Items from a dataset:
━━━━━━━━━━━━━━━━━━━━━━━━━━━━━━

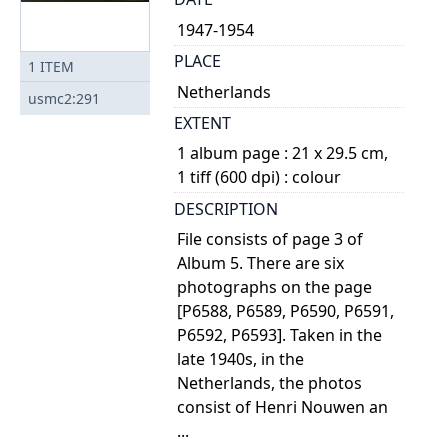
1947-1954
PLACE
1
ITEM
Netherlands
usmc2:291
EXTENT
1 album page : 21 x 29.5 cm,
1 tiff (600 dpi) : colour
DESCRIPTION
File consists of page 3 of
Album 5. There are six
photographs on the page
[P6588, P6589, P6590, P6591,
P6592, P6593]. Taken in the
late 1940s, in the
Netherlands, the photos
consist of Henri Nouwen an
...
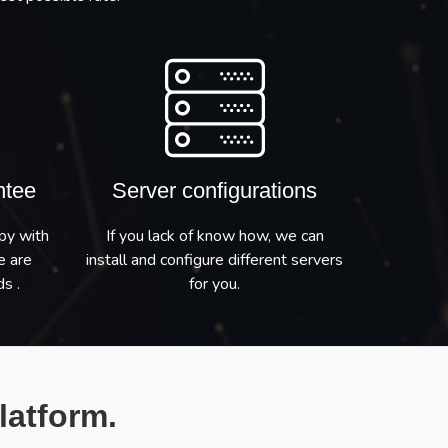
ntee
Server configurations
py with
If you lack of know how, we can
e are
install and configure different servers
s .
for you.
latform.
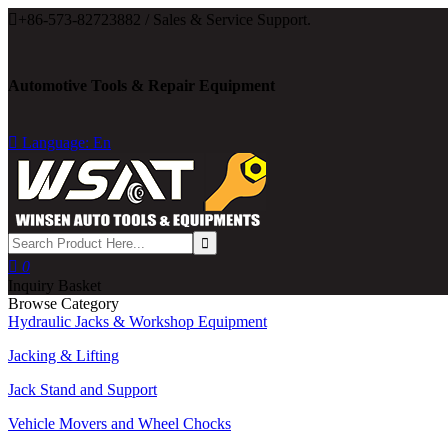

+86-573-82723882 / Sales & Service Support.
Automotive Tools & Repair Equipment

Language: En

0
Inquiry Basket
Browse Category
Hydraulic Jacks & Workshop Equipment
Jacking & Lifting
Jack Stand and Support
Vehicle Movers and Wheel Chocks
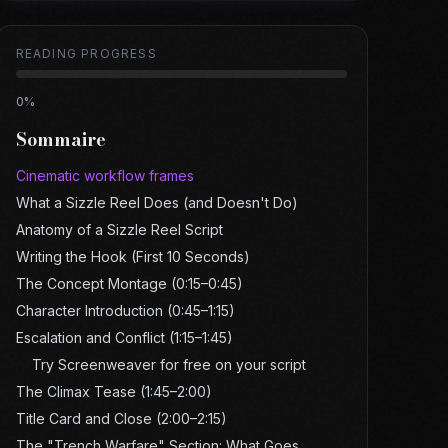
READING PROGRESS
0
%
Sommaire
Cinematic workflow frames
What a Sizzle Reel Does (and Doesn't Do)
Anatomy of a Sizzle Reel Script
Writing the Hook (First 10 Seconds)
The Concept Montage (0:15–0:45)
Character Introduction (0:45–1:15)
Escalation and Conflict (1:15–1:45)
Try Screenweaver for free on your script
The Climax Tease (1:45–2:00)
Title Card and Close (2:00–2:15)
The "Trench Warfare" Section: What Goes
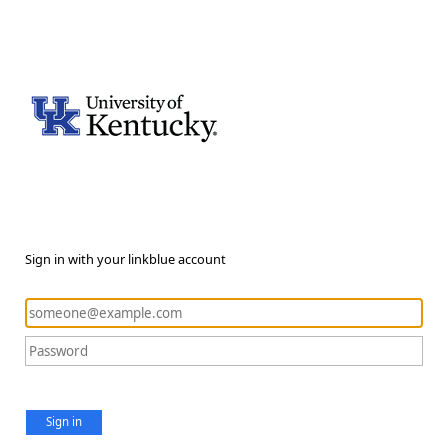
Sign in with your linkblue account
Sign in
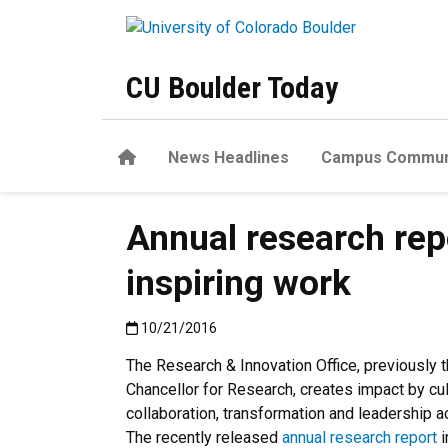
Skip to main content
CU Boulder Today
Home
News Headlines
Campus Commun
Annual research rep
inspiring work
Published:10/21/2016
10/21/2016
The Research & Innovation Office, previously t
Chancellor for Research, creates impact by cul
collaboration, transformation and leadership 
The recently released
annual research report
i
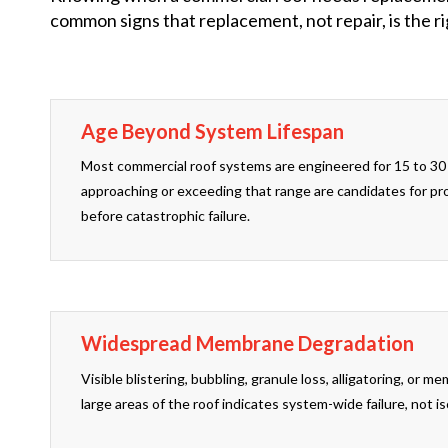
common signs that replacement, not repair, is the rig
Age Beyond System Lifespan
Most commercial roof systems are engineered for 15 to 30 
approaching or exceeding that range are candidates for p
before catastrophic failure.
Widespread Membrane Degradation
Visible blistering, bubbling, granule loss, alligatoring, or 
large areas of the roof indicates system-wide failure, not 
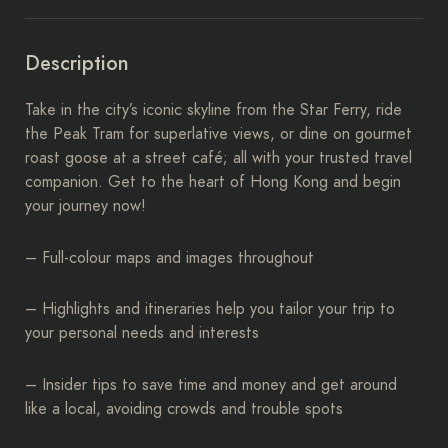
Description
Take in the city’s iconic skyline from the Star Ferry, ride
the Peak Tram for superlative views, or dine on gourmet
roast goose at a street café; all with your trusted travel
companion. Get to the heart of Hong Kong and begin
your journey now!
– Full-colour maps and images throughout
– Highlights and itineraries help you tailor your trip to
your personal needs and interests
– Insider tips to save time and money and get around
like a local, avoiding crowds and trouble spots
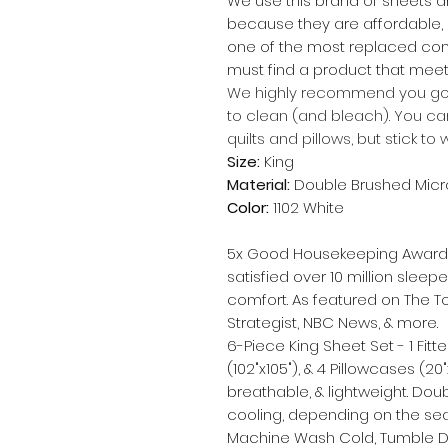
We use this brand of sheets a
because they are affordable,
one of the most replaced com
must find a product that meets
We highly recommend you go 
to clean (and bleach). You ca
quilts and pillows, but stick to 
Size:
King
Material:
Double Brushed Micr
Color:
1102 White
5x Good Housekeeping Award W
satisfied over 10 million sleepe
comfort. As featured on The T
Strategist, NBC News, & more.
6-Piece King Sheet Set - 1 Fitte
(102"x105"), & 4 Pillowcases (2
breathable, & lightweight. Dou
cooling, depending on the se
Machine Wash Cold, Tumble Dry L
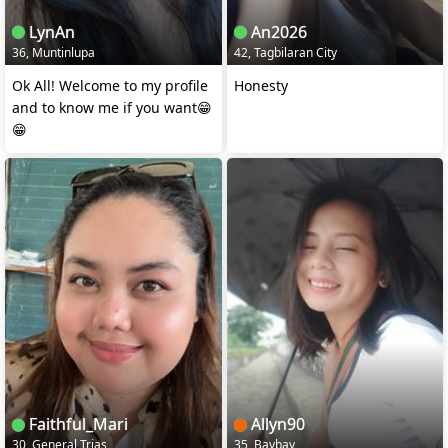
LynAn
An2026
36, Muntinlupa
42, Tagbilaran City
Ok All! Welcome to my profile
Honesty
and to know me if you want😁
😁
Faithful_Mari
Allyn90
30, General Trias
35, Baybay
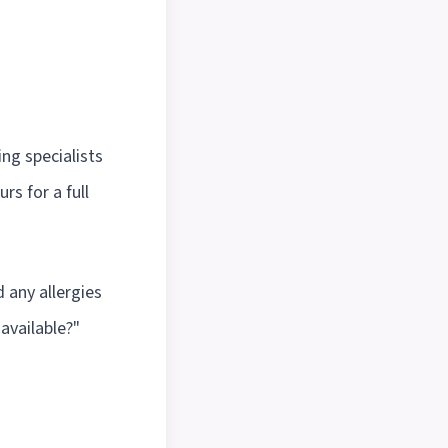
ng specialists
rs for a full
 any allergies
 available?"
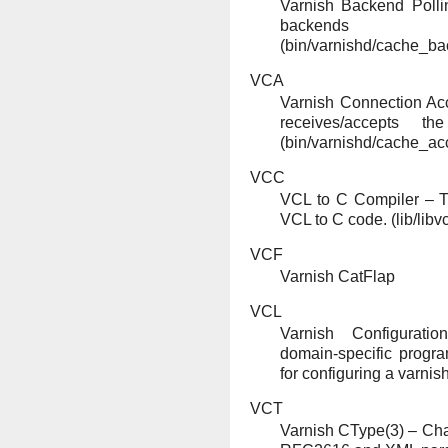
Varnish Backend Polli
backends
(bin/varnishd/cache_ba
VCA
Varnish Connection Ac
receives/accepts t
(bin/varnishd/cache_acc
VCC
VCL to C Compiler – T
VCL to C code. (lib/libvc
VCF
Varnish CatFlap
VCL
Varnish Configurat
domain-specific prog
for configuring a varnis
VCT
Varnish CType(3) – Char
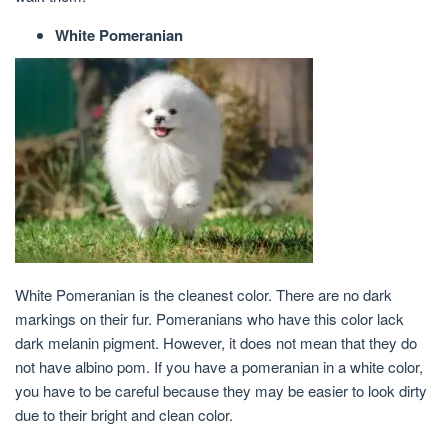
White Pomeranian
White Pomeranian is the cleanest color. There are no dark
markings on their fur. Pomeranians who have this color lack
dark melanin pigment. However, it does not mean that they do
not have albino pom. If you have a pomeranian in a white color,
you have to be careful because they may be easier to look dirty
due to their bright and clean color.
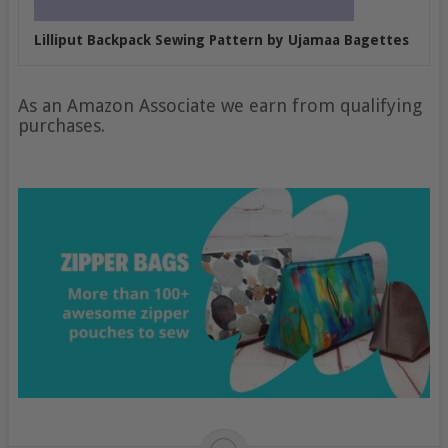
Lilliput Backpack Sewing Pattern by Ujamaa Bagettes
As an Amazon Associate we earn from qualifying
purchases.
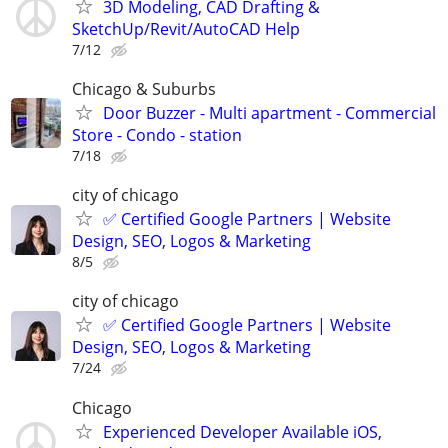
3D Modeling, CAD Drafting &
SketchUp/Revit/AutoCAD Help
7/12
Chicago & Suburbs
Door Buzzer - Multi apartment - Commercial
Store - Condo - station
7/18
city of chicago
✅ Certified Google Partners | Website
Design, SEO, Logos & Marketing
8/5
city of chicago
✅ Certified Google Partners | Website
Design, SEO, Logos & Marketing
7/24
Chicago
Experienced Developer Available iOS,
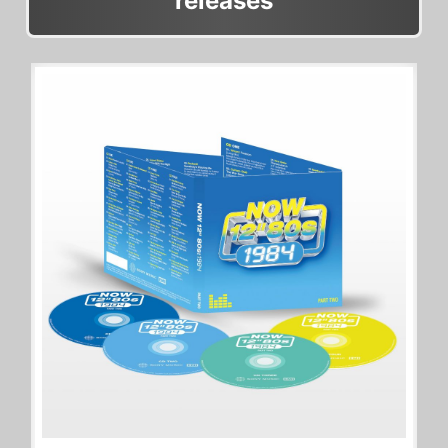
releases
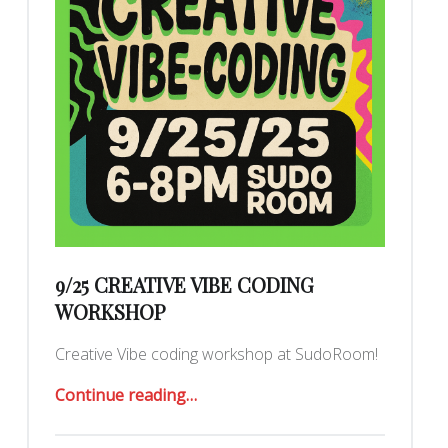
9/25 CREATIVE VIBE CODING
WORKSHOP
Creative Vibe coding workshop at SudoRoom!
“9/25 Creative Vibe Coding Workshop”
Continue reading
…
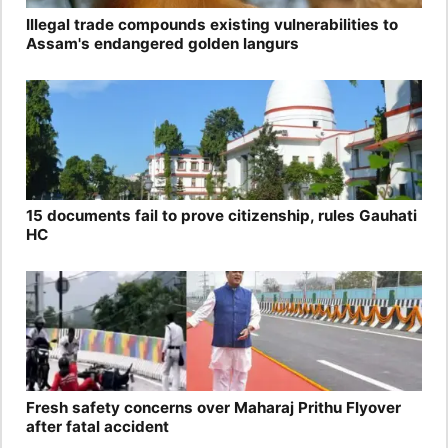
Illegal trade compounds existing vulnerabilities to
Assam's endangered golden langurs
15 documents fail to prove citizenship, rules Gauhati
HC
Fresh safety concerns over Maharaj Prithu Flyover
after fatal accident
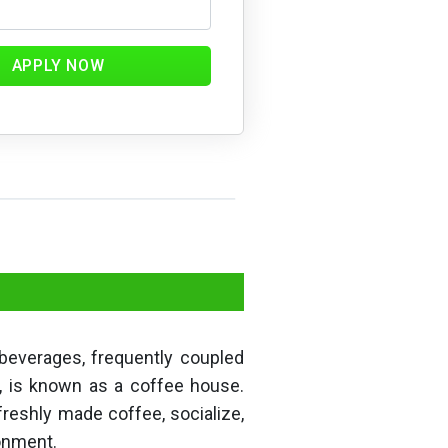
APPLY NOW
 beverages, frequently coupled
s, is known as a coffee house.
freshly made coffee, socialize,
ronment.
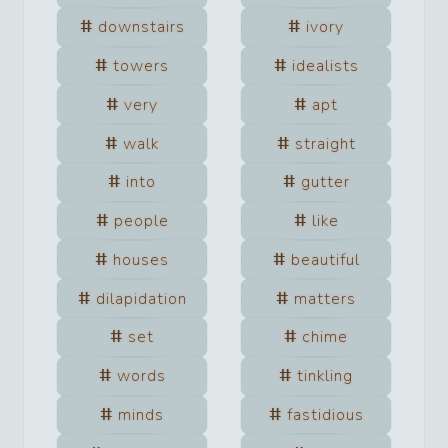
downstairs
ivory
towers
idealists
very
apt
walk
straight
into
gutter
people
like
houses
beautiful
dilapidation
matters
set
chime
words
tinkling
minds
fastidious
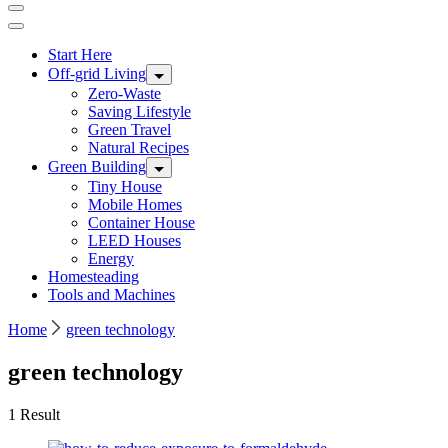
Start Here
Off-grid Living
Zero-Waste
Saving Lifestyle
Green Travel
Natural Recipes
Green Building
Tiny House
Mobile Homes
Container House
LEED Houses
Energy
Homesteading
Tools and Machines
Home
green technology
green technology
1 Result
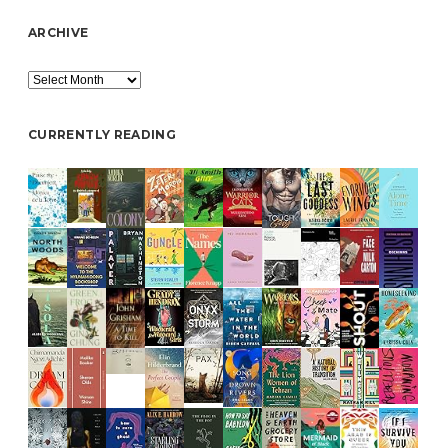
ARCHIVE
Archive
CURRENTLY READING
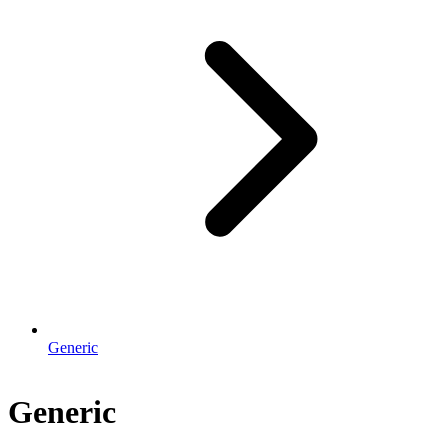
Generic
Generic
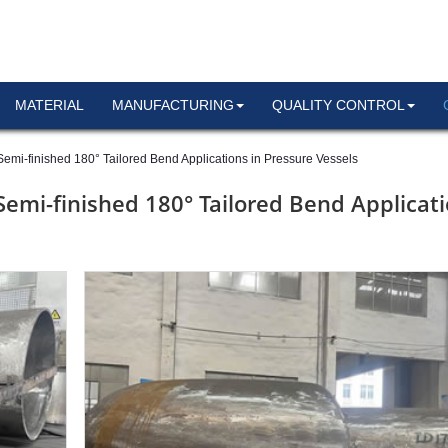
MATERIAL
MANUFACTURING
QUALITY CONTROL
emi-finished 180° Tailored Bend Applications in Pressure Vessels
Semi-finished 180° Tailored Bend Applicat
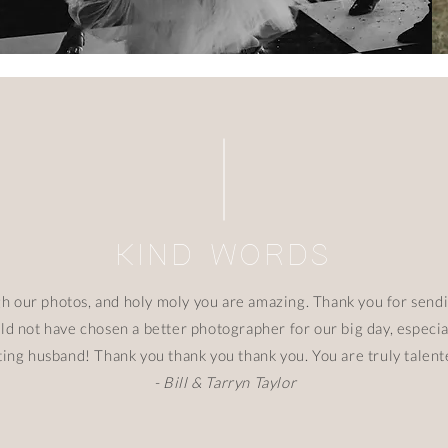
KIND WORDS
gh our photos, and holy moly you are amazing. Thank you for send
ould not have chosen a better photographer for our big day, espec
ting husband! Thank you thank you thank you. You are truly talen
- Bill & Tarryn Taylor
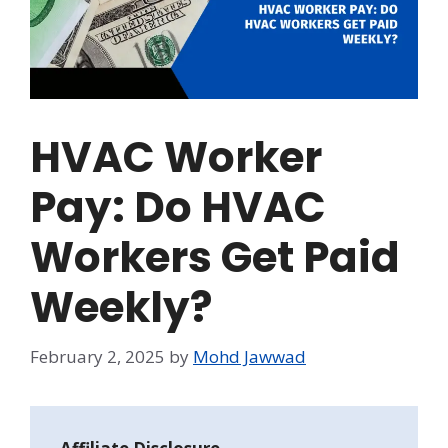
HVAC Worker
Pay: Do HVAC
Workers Get Paid
Weekly?
February 2, 2025
by
Mohd Jawwad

━━━━━━━━━━━━━━━━━━━━━━━━━━━━━━

Task goal: Please set down every record exactly as it appears, leaving out the pictures.

Output of the task:
1947-1954
PLACE
1
ITEM
Netherlands
usmc2:291
EXTENT
1 album page : 21 x 29.5 cm,
1 tiff (600 dpi) : colour
DESCRIPTION
File consists of page 3 of
Album 5. There are six
photographs on the page
[P6588, P6589, P6590, P6591,
P6592, P6593]. Taken in the
late 1940s, in the
Netherlands, the photos
consist of Henri Nouwen an
...
ntee
Server configurations
py with
If you lack of know how, we can
e are
install and configure different servers
s .
for you.
latform.

+86-573-82723882 / Sales & Service Support.
Automotive Tools & Repair Equipment

Language: En

0
Inquiry Basket
Browse Category
Hydraulic Jacks & Workshop Equipment
Jacking & Lifting
Jack Stand and Support
Vehicle Movers and Wheel Chocks
READING PROGRESS
0
%
Sommaire
Cinematic workflow frames
What a Sizzle Reel Does (and Doesn't Do)
Anatomy of a Sizzle Reel Script
Writing the Hook (First 10 Seconds)
The Concept Montage (0:15–0:45)
Character Introduction (0:45–1:15)
Escalation and Conflict (1:15–1:45)
Try Screenweaver for free on your script
The Climax Tease (1:45–2:00)
Title Card and Close (2:00–2:15)
The "Trench Warfare" Section: What Goes
Sign in with your linkblue account
Sign in
Skip to main content
CU Boulder Today
Home
News Headlines
Campus Commun
Annual research rep
inspiring work
Published:10/21/2016
10/21/2016
The Research & Innovation Office, previously t
Chancellor for Research, creates impact by cul
collaboration, transformation and leadership 
The recently released
annual research report
i
common signs that replacement, not repair, is the rig
Age Beyond System Lifespan
Most commercial roof systems are engineered for 15 to 30 
approaching or exceeding that range are candidates for p
before catastrophic failure.
Widespread Membrane Degradation
Visible blistering, bubbling, granule loss, alligatoring, or 
large areas of the roof indicates system-wide failure, not 
Description
Take in the city’s iconic skyline from the Star Ferry, ride
the Peak Tram for superlative views, or dine on gourmet
roast goose at a street café; all with your trusted travel
companion. Get to the heart of Hong Kong and begin
your journey now!
– Full-colour maps and images throughout
– Highlights and itineraries help you tailor your trip to
your personal needs and interests
– Insider tips to save time and money and get around
like a local, avoiding crowds and trouble spots
We use this brand of sheets a
because they are affordable,
one of the most replaced com
must find a product that meets
We highly recommend you go 
to clean (and bleach). You ca
quilts and pillows, but stick to 
Size:
King
Material:
Double Brushed Micr
Color:
1102 White
5x Good Housekeeping Award W
satisfied over 10 million sleepe
comfort. As featured on The T
Strategist, NBC News, & more.
6-Piece King Sheet Set - 1 Fitte
(102"x105"), & 4 Pillowcases (2
breathable, & lightweight. Dou
cooling, depending on the se
Machine Wash Cold, Tumble Dry L
LynAn
An2026
36, Muntinlupa
42, Tagbilaran City
Ok All! Welcome to my profile
Honesty
and to know me if you want😁
😁
Faithful_Mari
Allyn90
30, General Trias
35, Baybay
ng specialists
rs for a full
 any allergies
 available?"
Varnish Backend Polli
backends
(bin/varnishd/cache_ba
VCA
Varnish Connection Ac
receives/accepts t
(bin/varnishd/cache_acc
VCC
VCL to C Compiler – T
VCL to C code. (lib/libvc
VCF
Varnish CatFlap
VCL
Varnish Configurat
domain-specific prog
for configuring a varnis
VCT
Varnish CType(3) – Char
White Pomeranian
White Pomeranian is the cleanest color. There are no dark
markings on their fur. Pomeranians who have this color lack
dark melanin pigment. However, it does not mean that they do
not have albino pom. If you have a pomeranian in a white color,
you have to be careful because they may be easier to look dirty
due to their bright and clean color.
Lilliput Backpack Sewing Pattern by Ujamaa Bagettes
As an Amazon Associate we earn from qualifying
purchases.
3D Modeling, CAD Drafting &
SketchUp/Revit/AutoCAD Help
7/12
Chicago & Suburbs
Door Buzzer - Multi apartment - Commercial
Store - Condo - station
7/18
city of chicago
✅ Certified Google Partners | Website
Design, SEO, Logos & Marketing
8/5
city of chicago
✅ Certified Google Partners | Website
Design, SEO, Logos & Marketing
7/24
Chicago
Experienced Developer Available iOS,
releases
9/25 CREATIVE VIBE CODING
WORKSHOP
Creative Vibe coding workshop at SudoRoom!
“9/25 Creative Vibe Coding Workshop”
Continue reading
…
Illegal trade compounds existing vulnerabilities to
Assam's endangered golden langurs
15 documents fail to prove citizenship, rules Gauhati
HC
Fresh safety concerns over Maharaj Prithu Flyover
after fatal accident
APPLY NOW
 beverages, frequently coupled
s, is known as a coffee house.
freshly made coffee, socialize,
ronment.
downstairs
ivory
towers
idealists
very
apt
walk
straight
into
gutter
people
like
houses
beautiful
dilapidation
matters
set
chime
words
tinkling
minds
fastidious
Start Here
Off-grid Living
Zero-Waste
Saving Lifestyle
Green Travel
Natural Recipes
Green Building
Tiny House
Mobile Homes
Container House
LEED Houses
Energy
Homesteading
Tools and Machines
Home
green technology
green technology
1 Result
ARCHIVE
Archive
CURRENTLY READING
Generic
Generic
MATERIAL
MANUFACTURING
QUALITY CONTROL
emi-finished 180° Tailored Bend Applications in Pressure Vessels
Semi-finished 180° Tailored Bend Applicat
KIND WORDS
gh our photos, and holy moly you are amazing. Thank you for send
ould not have chosen a better photographer for our big day, espec
ting husband! Thank you thank you thank you. You are truly talen
- Bill & Tarryn Taylor
HVAC Worker
Pay: Do HVAC
Workers Get Paid
Weekly?
February 2, 2025
by
Mohd Jawwad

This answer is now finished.